> **Supplied data**
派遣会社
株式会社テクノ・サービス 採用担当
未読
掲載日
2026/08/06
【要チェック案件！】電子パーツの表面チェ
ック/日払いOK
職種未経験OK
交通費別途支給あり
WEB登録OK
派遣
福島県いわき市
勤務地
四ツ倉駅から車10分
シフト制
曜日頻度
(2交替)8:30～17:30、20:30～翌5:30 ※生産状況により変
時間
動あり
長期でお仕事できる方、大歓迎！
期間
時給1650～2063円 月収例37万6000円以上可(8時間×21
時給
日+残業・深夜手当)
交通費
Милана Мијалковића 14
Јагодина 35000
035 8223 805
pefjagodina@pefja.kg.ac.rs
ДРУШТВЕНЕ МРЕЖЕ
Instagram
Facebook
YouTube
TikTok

> **Task item**
Produce the entries above once more, identical in every detail.

> **Task solution**
派遣会社
株式会社テクノ・サービス 採用担当
未読
掲載日
2026/08/06
【要チェック案件！】電子パーツの表面チェ
ック/日払いOK
職種未経験OK
交通費別途支給あり
WEB登録OK
派遣
福島県いわき市
勤務地
四ツ倉駅から車10分
シフト制
曜日頻度
(2交替)8:30～17:30、20:30～翌5:30 ※生産状況により変
時間
動あり
長期でお仕事できる方、大歓迎！
期間
時給1650～2063円 月収例37万6000円以上可(8時間×21
時給
日+残業・深夜手当)
交通費
Милана Мијалковића 14
Јагодина 35000
035 8223 805
pefjagodina@pefja.kg.ac.rs
ДРУШТВЕНЕ МРЕЖЕ
Instagram
Facebook
YouTube
TikTok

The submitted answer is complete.